Vepris nobilis It is a versatile plant with multiple uses. It has edible fruits. Its poles are good for construction, utensil production such as spoons (fandhaal), spear shafts, clubs, walking sticks, bows and arrows and for charcoal production. Its roots and twigs are also used as toothbrushes. Its sticks are used for disinfecting and waterproofing fibre milk containers. It is reported to have efficacy against snakebite. Because of over-exploitation, it has become rare to find. Nectar from this tree makes honey bitter and not sticky. The plant has a good potential as an ornamental plant in urban areas. In times of shortage of grass, cattle herders used to defoliate its leaves and hand carry them for cows kept for milk. Cattle herders believed that it caused increased milk production.
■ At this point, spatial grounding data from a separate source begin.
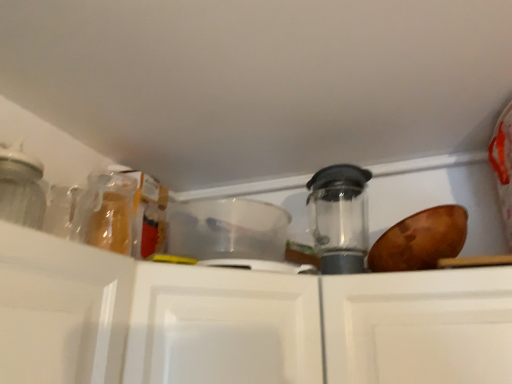 Describe the element at coordinates (241, 321) in the screenshot. I see `white matte cabinet at center` at that location.

Where is `white matte cabinet at center`? Image resolution: width=512 pixels, height=384 pixels. white matte cabinet at center is located at coordinates (241, 321).

Considering the relative positions of transparent plastic blender at center, arranged as the second appliance when viewed from the left, and white matte cabinet at center in the image provided, is transparent plastic blender at center, arranged as the second appliance when viewed from the left, to the right of white matte cabinet at center from the viewer's perspective?

Yes.

Who is taller, transparent plastic blender at center, arranged as the second appliance when viewed from the left, or white matte cabinet at center?

white matte cabinet at center is taller.

This screenshot has width=512, height=384. Identify the location of cabinetry located on the left of transparent plastic blender at center, positioned as the 1th appliance in right-to-left order. (241, 321).

Looking at this image, is white matte cabinet at center at the back of transparent plastic blender at center, positioned as the 1th appliance in right-to-left order?

No, transparent plastic blender at center, positioned as the 1th appliance in right-to-left order,'s orientation is not away from white matte cabinet at center.

From a real-world perspective, which is physically above, white matte cabinet at center or transparent plastic blender at center, arranged as the second appliance when viewed from the left?

From a 3D spatial view, transparent plastic blender at center, arranged as the second appliance when viewed from the left, is above.

Who is shorter, white matte cabinet at center or transparent plastic blender at center, arranged as the second appliance when viewed from the left?

Standing shorter between the two is transparent plastic blender at center, arranged as the second appliance when viewed from the left.

Considering the positions of objects white matte cabinet at center and transparent plastic blender at center, arranged as the second appliance when viewed from the left, in the image provided, who is behind, white matte cabinet at center or transparent plastic blender at center, arranged as the second appliance when viewed from the left,?

transparent plastic blender at center, arranged as the second appliance when viewed from the left, is further from the camera.

Can you confirm if white matte cabinet at center is smaller than transparent plastic blender at center, positioned as the 1th appliance in right-to-left order?

No.

Is point (204, 202) closer or farther from the camera than point (348, 184)?

Point (204, 202).

Considering the sizes of transparent plastic container at center, placed as the 2th appliance when sorted from right to left, and transparent plastic blender at center, arranged as the second appliance when viewed from the left, in the image, is transparent plastic container at center, placed as the 2th appliance when sorted from right to left, bigger or smaller than transparent plastic blender at center, arranged as the second appliance when viewed from the left,?

Considering their sizes, transparent plastic container at center, placed as the 2th appliance when sorted from right to left, takes up less space than transparent plastic blender at center, arranged as the second appliance when viewed from the left.

Can you confirm if transparent plastic container at center, placed as the 2th appliance when sorted from right to left, is taller than transparent plastic blender at center, positioned as the 1th appliance in right-to-left order?

Incorrect, the height of transparent plastic container at center, placed as the 2th appliance when sorted from right to left, is not larger of that of transparent plastic blender at center, positioned as the 1th appliance in right-to-left order.

From a real-world perspective, between transparent plastic container at center, placed as the first appliance when sorted from left to right, and transparent plastic blender at center, arranged as the second appliance when viewed from the left, who is vertically lower?

transparent plastic container at center, placed as the first appliance when sorted from left to right.

Which object is thinner, white matte cabinet at center or transparent plastic container at center, placed as the first appliance when sorted from left to right?

Thinner between the two is transparent plastic container at center, placed as the first appliance when sorted from left to right.

Locate an element on the screen. cabinetry in front of the transparent plastic container at center, placed as the 2th appliance when sorted from right to left is located at coordinates (241, 321).

Considering the positions of objects white matte cabinet at center and transparent plastic container at center, placed as the 2th appliance when sorted from right to left, in the image provided, who is in front, white matte cabinet at center or transparent plastic container at center, placed as the 2th appliance when sorted from right to left,?

white matte cabinet at center is closer to the camera.

Can we say white matte cabinet at center lies outside transparent plastic container at center, placed as the first appliance when sorted from left to right?

Yes, white matte cabinet at center is not within transparent plastic container at center, placed as the first appliance when sorted from left to right.

Is transparent plastic blender at center, positioned as the 1th appliance in right-to-left order, bigger or smaller than transparent plastic container at center, placed as the first appliance when sorted from left to right?

transparent plastic blender at center, positioned as the 1th appliance in right-to-left order, is bigger than transparent plastic container at center, placed as the first appliance when sorted from left to right.

Does point (348, 205) lie in front of point (206, 237)?

No, it is behind (206, 237).

Is transparent plastic blender at center, positioned as the 1th appliance in right-to-left order, next to transparent plastic container at center, placed as the 2th appliance when sorted from right to left, and touching it?

They are not placed beside each other.

From the picture: Considering the positions of objects transparent plastic blender at center, positioned as the 1th appliance in right-to-left order, and transparent plastic container at center, placed as the first appliance when sorted from left to right, in the image provided, who is more to the right, transparent plastic blender at center, positioned as the 1th appliance in right-to-left order, or transparent plastic container at center, placed as the first appliance when sorted from left to right,?

From the viewer's perspective, transparent plastic blender at center, positioned as the 1th appliance in right-to-left order, appears more on the right side.

From a real-world perspective, is transparent plastic container at center, placed as the 2th appliance when sorted from right to left, on top of white matte cabinet at center?

Indeed, from a real-world perspective, transparent plastic container at center, placed as the 2th appliance when sorted from right to left, stands above white matte cabinet at center.

Locate an element on the screen. This screenshot has height=384, width=512. cabinetry that appears on the left of transparent plastic container at center, placed as the first appliance when sorted from left to right is located at coordinates (241, 321).

Could you tell me if transparent plastic container at center, placed as the first appliance when sorted from left to right, is facing white matte cabinet at center?

No, transparent plastic container at center, placed as the first appliance when sorted from left to right, is not oriented towards white matte cabinet at center.

From the image's perspective, is transparent plastic container at center, placed as the first appliance when sorted from left to right, over white matte cabinet at center?

Yes.

The image size is (512, 384). I want to click on the 2nd appliance behind the white matte cabinet at center, so click(x=339, y=217).

Starting from the white matte cabinet at center, which appliance is the 2nd one to the right? Please provide its 2D coordinates.

[(339, 217)]

When comparing their distances from transparent plastic container at center, placed as the first appliance when sorted from left to right, does transparent plastic blender at center, positioned as the 1th appliance in right-to-left order, or white matte cabinet at center seem closer?

The object closer to transparent plastic container at center, placed as the first appliance when sorted from left to right, is transparent plastic blender at center, positioned as the 1th appliance in right-to-left order.

Estimate the real-world distances between objects in this image. Which object is closer to transparent plastic blender at center, positioned as the 1th appliance in right-to-left order, transparent plastic container at center, placed as the first appliance when sorted from left to right, or white matte cabinet at center?

The object closer to transparent plastic blender at center, positioned as the 1th appliance in right-to-left order, is transparent plastic container at center, placed as the first appliance when sorted from left to right.

Looking at the image, which one is located closer to white matte cabinet at center, transparent plastic blender at center, positioned as the 1th appliance in right-to-left order, or transparent plastic container at center, placed as the 2th appliance when sorted from right to left?

The object closer to white matte cabinet at center is transparent plastic container at center, placed as the 2th appliance when sorted from right to left.

When comparing their distances from transparent plastic blender at center, arranged as the second appliance when viewed from the left, does white matte cabinet at center or transparent plastic container at center, placed as the first appliance when sorted from left to right, seem further?

white matte cabinet at center is positioned further to the anchor transparent plastic blender at center, arranged as the second appliance when viewed from the left.

Estimate the real-world distances between objects in this image. Which object is closer to white matte cabinet at center, transparent plastic container at center, placed as the first appliance when sorted from left to right, or transparent plastic blender at center, positioned as the 1th appliance in right-to-left order?

Among the two, transparent plastic container at center, placed as the first appliance when sorted from left to right, is located nearer to white matte cabinet at center.

Looking at the image, which one is located closer to transparent plastic container at center, placed as the 2th appliance when sorted from right to left, white matte cabinet at center or transparent plastic blender at center, positioned as the 1th appliance in right-to-left order?

transparent plastic blender at center, positioned as the 1th appliance in right-to-left order, lies closer to transparent plastic container at center, placed as the 2th appliance when sorted from right to left, than the other object.

You are a GUI agent. You are given a task and a screenshot of the screen. Output one action in this format:
    pyautogui.click(x=<x>, y=<y>)
    Task: Click on the appliance situated between white matte cabinet at center and transparent plastic blender at center, arranged as the second appliance when viewed from the left, from left to right
    The width and height of the screenshot is (512, 384).
    Given the screenshot: What is the action you would take?
    pyautogui.click(x=227, y=229)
Thulin, M. (1999) Rutaceae in Flora of Somalia 2: 171-182
Plants shrubs or trees; bark smooth, grey; branchlets glabrous. Leaves usually alternate, rarely subopposite, sometimes simple, usually with 3 leaflets, glabrous; petioles 1.5-8 cm long, terete; leaflets lanceolate to oblanceolate, 5-18 cm long, 1.5-5.5 cm wide, bases cuneate, smooth-margined, tips usually acute to acuminate, rarely obtuse. Panicles often contracted and raceme-like. Petals yellowish, 2.5-4 mm long. Male flowers with 4(-5) stamens; pistillodes glabrous. Female flowers with 4 or 5 staminodes; ovaries aubglobose, glabrous. 6-11.5 mm long, 5-6 mm wide, glabrous, red.
Vepris nobilis grows in evergreen bushland and woodland at 1100-1600 m. It is known from regions N1-3 of the Flora of Somalia, Djibouti, Eritrea, Etiopia, Sudan, southward in eastern Africa to Zimbabwe and eastward into Yemen and Saudi Arabia.
Thulin commened that the plants in Somaliland and Somalia are extreme in ther small leaflets (often only 5-6 cm long and 1.5-2 cm wide) and small flowers.